Ignore the biSizeImage parameter and compute the image size yourself. Keep in mind that the size of each scan line must be a multiple of 4 bytes, so you need to round up:
// Pseudocode
#define ROUNDUP(value, power_of_2) (((value) + (power_of_2) - 1) & (~((power_of_2) - 1)))
bytes_per_line = ROUNDUP(width * bits_per_pixel/8, 4)
image_size = bytes_per_line * height;
Then just use the same image size for reading in the image data and for flipping it.

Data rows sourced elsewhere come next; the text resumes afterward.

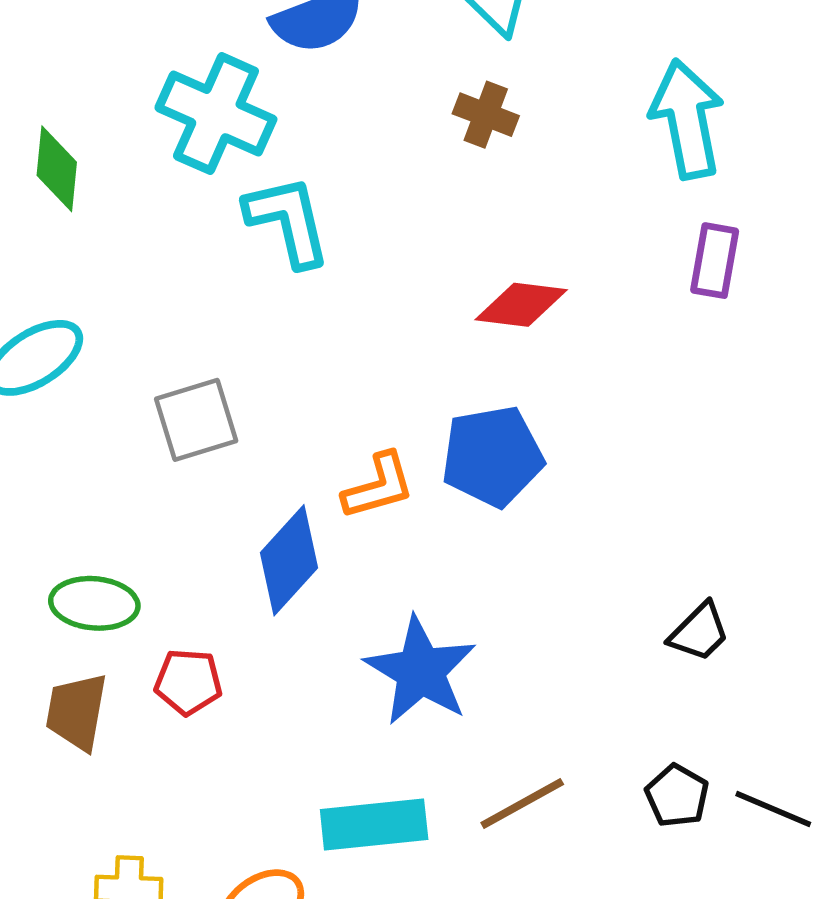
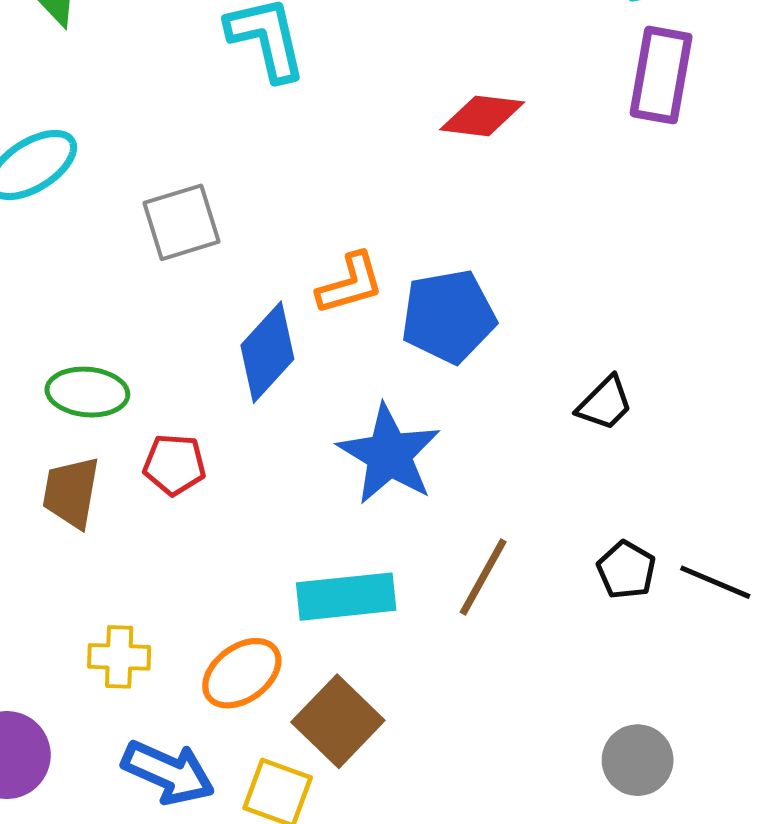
purple rectangle: (715, 261) -> (661, 75), size x1.4
blue pentagon: (492, 456) -> (448, 316), moved
black trapezoid: (699, 632) -> (605, 403), moved
brown line: (522, 803) -> (483, 577), turned -32

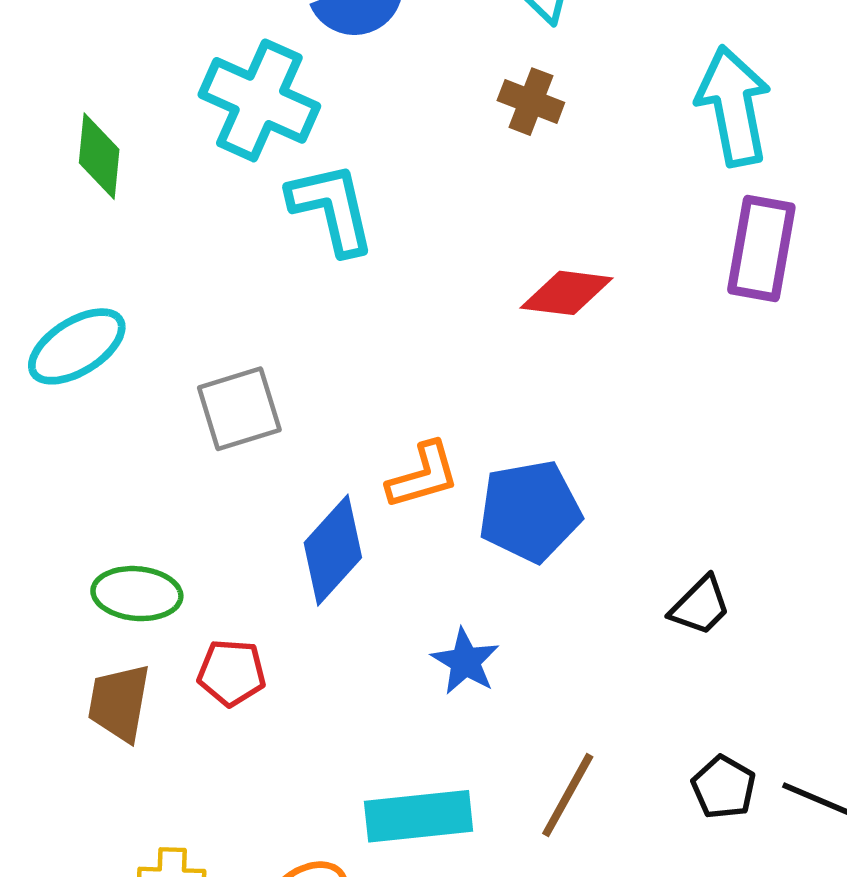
blue star: (389, 454) -> (465, 661), size x0.6

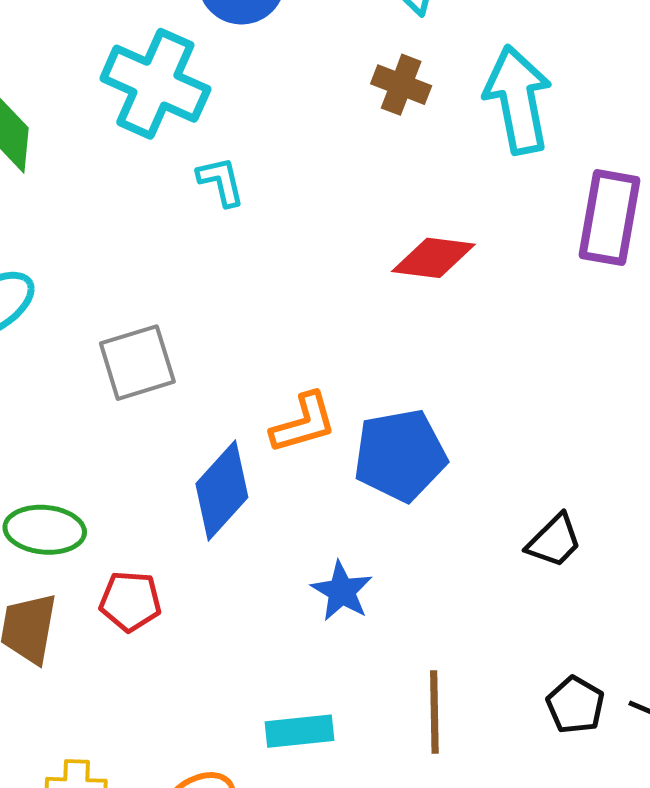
cyan arrow: (734, 106) -> (518, 100), moved
cyan L-shape: (332, 208) -> (221, 181), size x0.6
brown line: (568, 795) -> (434, 712), turned -30
cyan rectangle: (419, 816) -> (299, 731), size x0.7

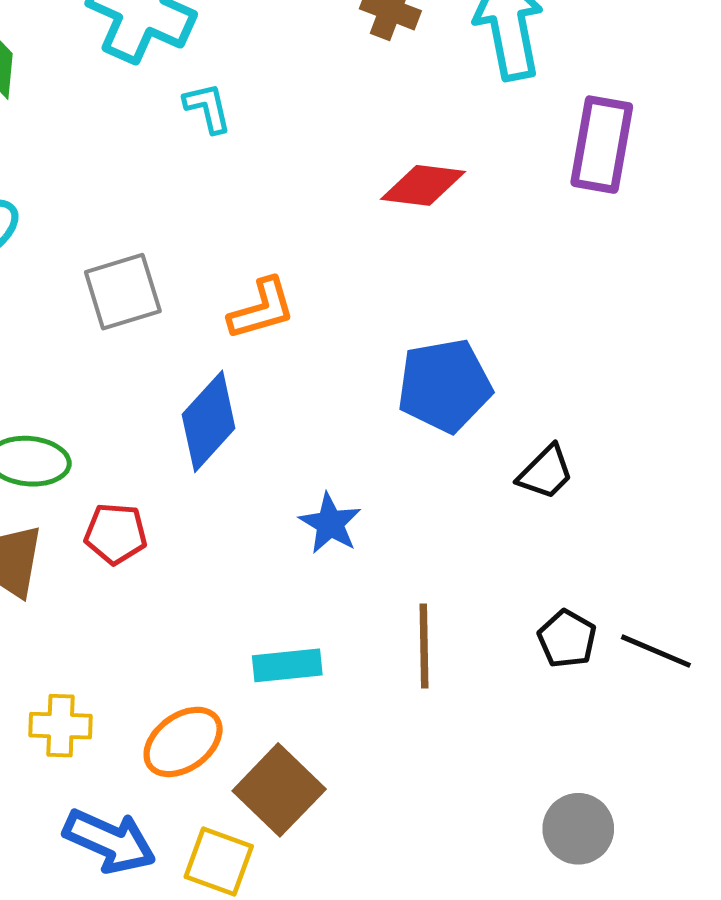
orange L-shape: (303, 423) -> (262, 309), moved
blue pentagon: (400, 455) -> (444, 386), moved

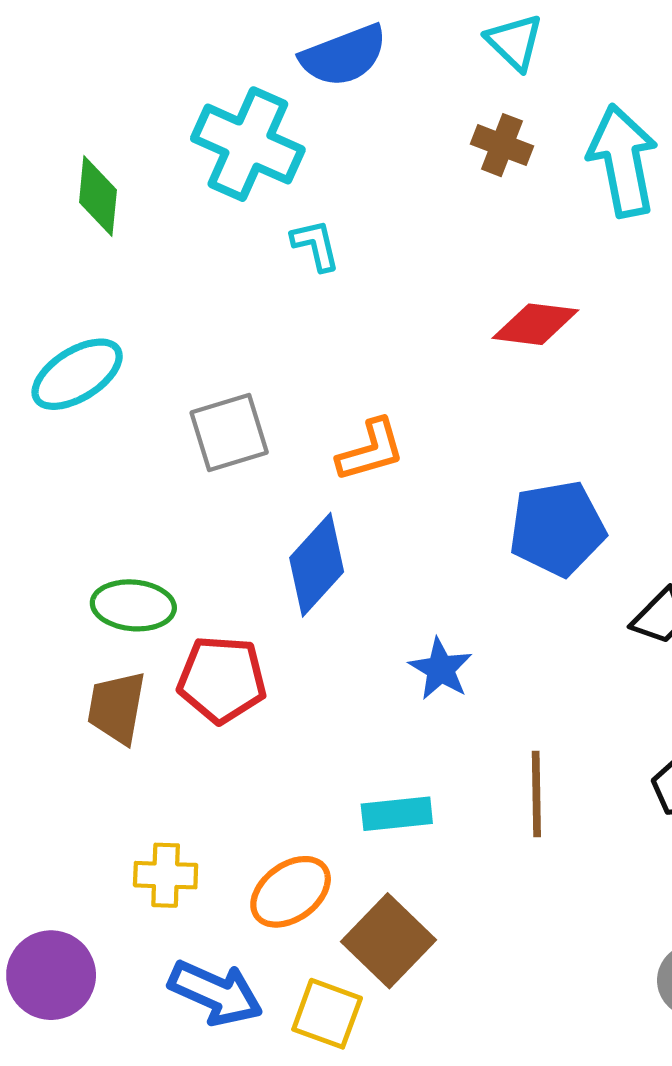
red pentagon: (116, 534) -> (222, 679), size x1.4

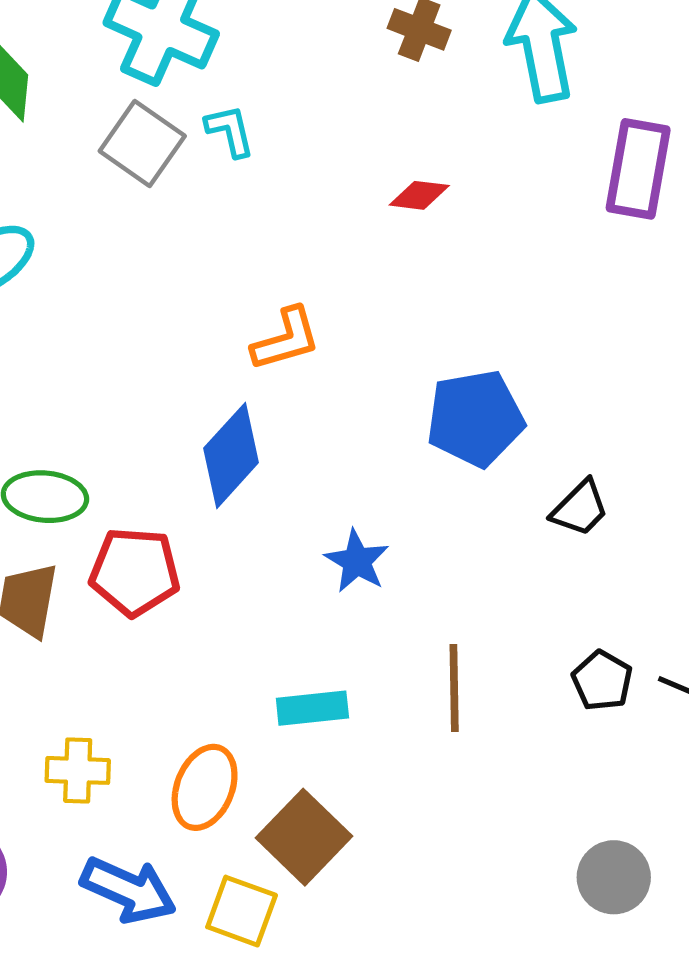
red diamond: (535, 324) -> (419, 195), moved, size x0.7
gray square: (229, 433) -> (142, 144), moved, turned -38
orange ellipse: (291, 892) -> (205, 787), turned -32

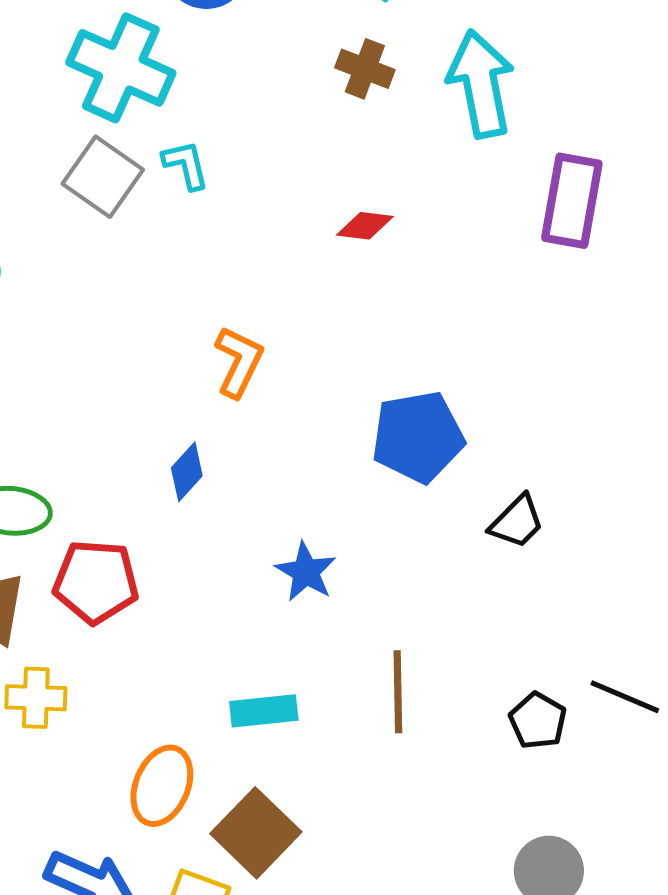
orange L-shape: (286, 339) -> (239, 362), turned -48
blue diamond: (231, 455) -> (187, 472), size x0.6
black pentagon: (602, 681) -> (538, 721), moved
yellow cross: (78, 770) -> (36, 698), moved

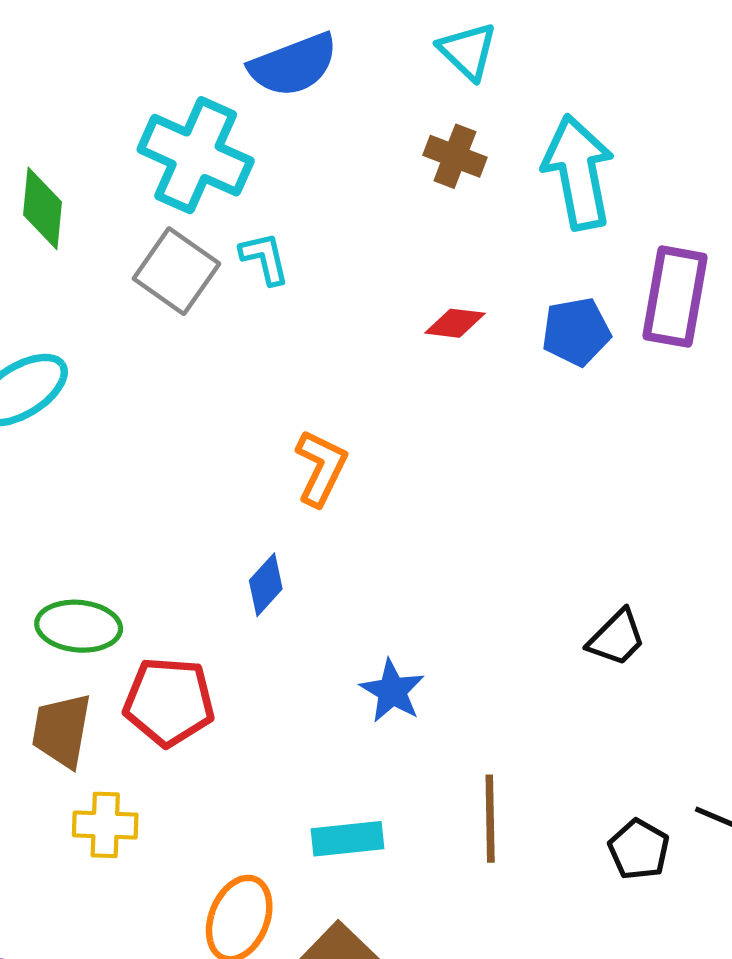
blue pentagon: (418, 437) -> (576, 332), moved, size x0.7

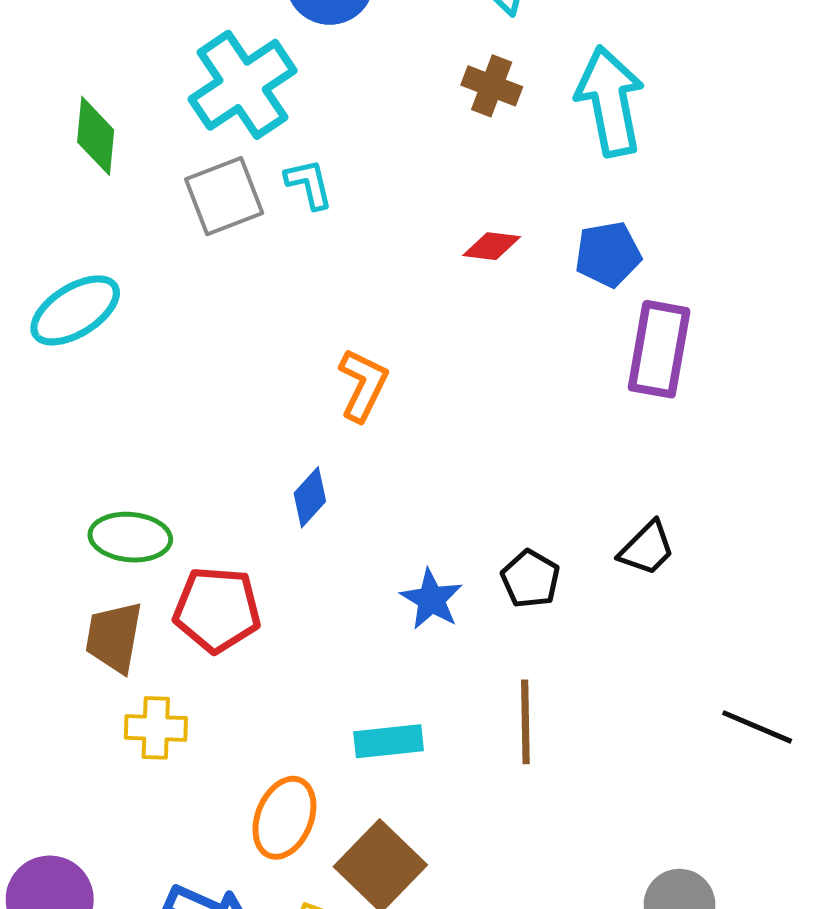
cyan cross: (196, 155) -> (243, 85), turned 32
gray square: (176, 271) -> (224, 196), turned 34
purple rectangle: (675, 297) -> (659, 349), moved
black pentagon: (639, 849) -> (530, 579), moved

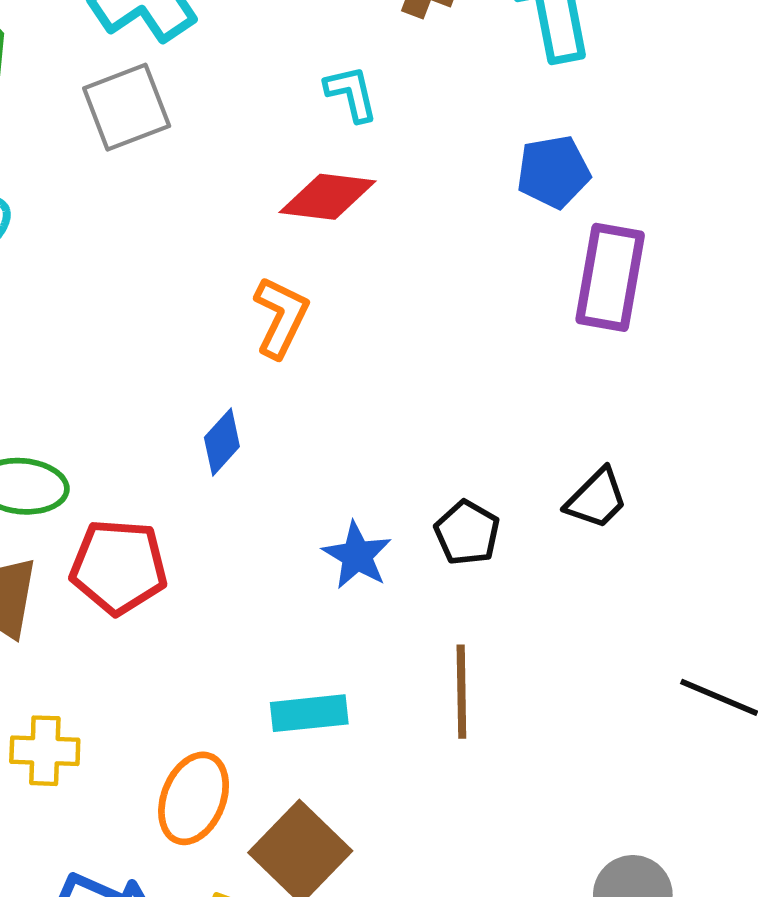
cyan L-shape: (309, 184) -> (351, 93), moved
red diamond: (492, 246) -> (327, 197), moved, size x1.5
yellow cross: (156, 728) -> (45, 751), moved

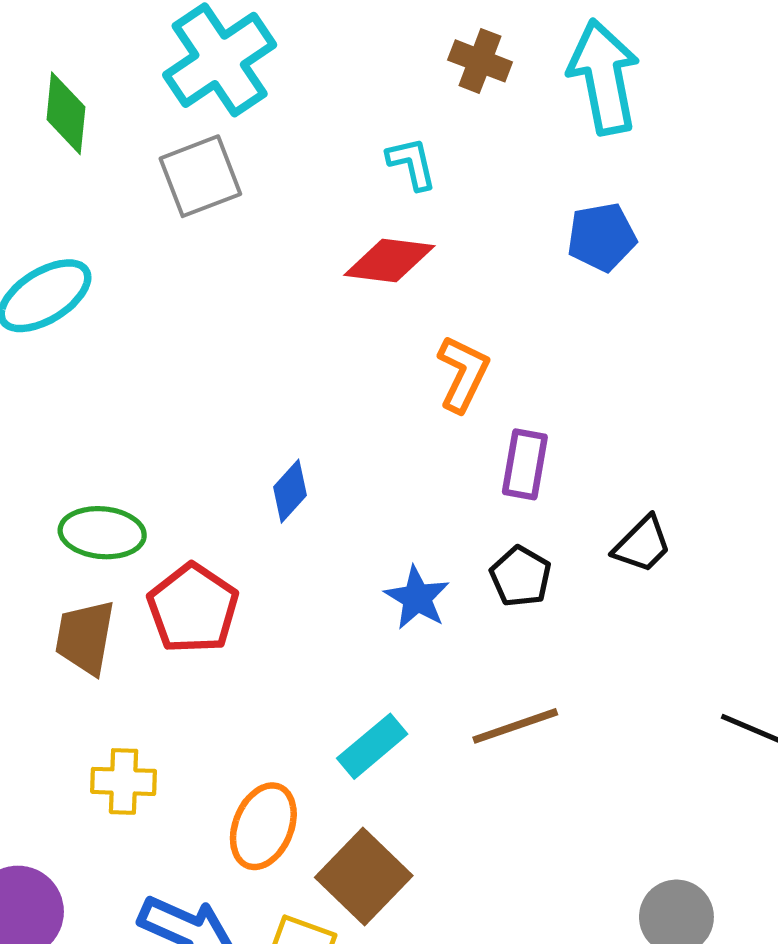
purple rectangle: (610, 277) -> (525, 464), moved, size x0.7
orange L-shape: (281, 317) -> (463, 374), moved
red pentagon: (119, 567) -> (193, 608), turned 30
brown line: (461, 692) -> (515, 726), turned 72
cyan rectangle: (309, 713) -> (372, 746), turned -34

As the comments have said, the image data is not necessarily width*height*bytes_per_pixel
Memory access is generally faster on 32bit boundaries and when dealing with images speed generally matters. Because of this the rows of an image are often shifted to start on a 4byte (32bit) boundary
If the image pixels are 32bit (ie RGBA) this isn't a problem but if you have 3bytes per pixel (24bit colour) then for certain image widths, where the number of columns * 3 isn't a multiple of 4, then extra blank bytes will be inserted at the edn of each row.
The image format probably has a "stride" width or elemsize value to tell you this.
You allocate bitmap->bitmapinfoheader.biSizeImage for image but proceed to copy bitmap->bitmapinfoheader.biWidth * (bitmap->bitmapinfoheader.biBitCount / 8) * bitmap->bitmapinfoheader.biHeight bytes of data. I bet the two numbers aren't the same.